§ TASK DIRECTIONS: Of all the lines below, output only those starting at the one with "Мониторинг обменников криптовалют" and ending at the one with "Валютный аукцион", both ends included, exactly as written.

Records from a data source:

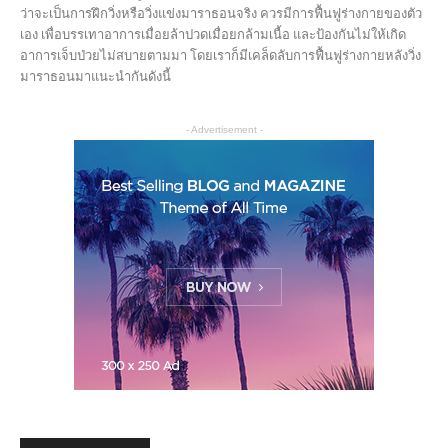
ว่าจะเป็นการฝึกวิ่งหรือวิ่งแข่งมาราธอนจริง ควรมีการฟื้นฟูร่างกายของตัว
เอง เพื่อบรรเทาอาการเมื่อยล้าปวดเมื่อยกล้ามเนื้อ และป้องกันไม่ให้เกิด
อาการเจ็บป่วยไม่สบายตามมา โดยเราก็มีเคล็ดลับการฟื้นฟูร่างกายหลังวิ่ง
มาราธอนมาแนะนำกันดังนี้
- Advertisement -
==
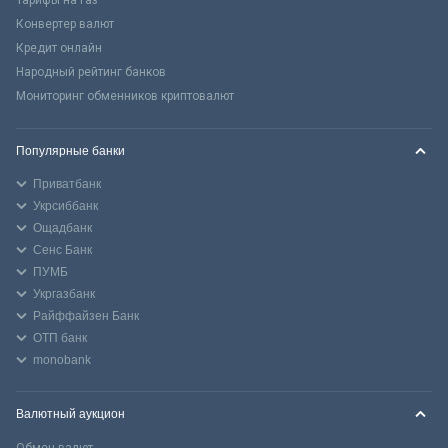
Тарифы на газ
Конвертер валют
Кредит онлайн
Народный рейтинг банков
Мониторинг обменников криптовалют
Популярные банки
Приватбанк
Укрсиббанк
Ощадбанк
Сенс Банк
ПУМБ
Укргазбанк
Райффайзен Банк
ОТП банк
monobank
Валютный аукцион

§ SOLUTION BELOW:
Мониторинг обменников криптовалют
Популярные банки
Приватбанк
Укрсиббанк
Ощадбанк
Сенс Банк
ПУМБ
Укргазбанк
Райффайзен Банк
ОТП банк
monobank
Валютный аукцион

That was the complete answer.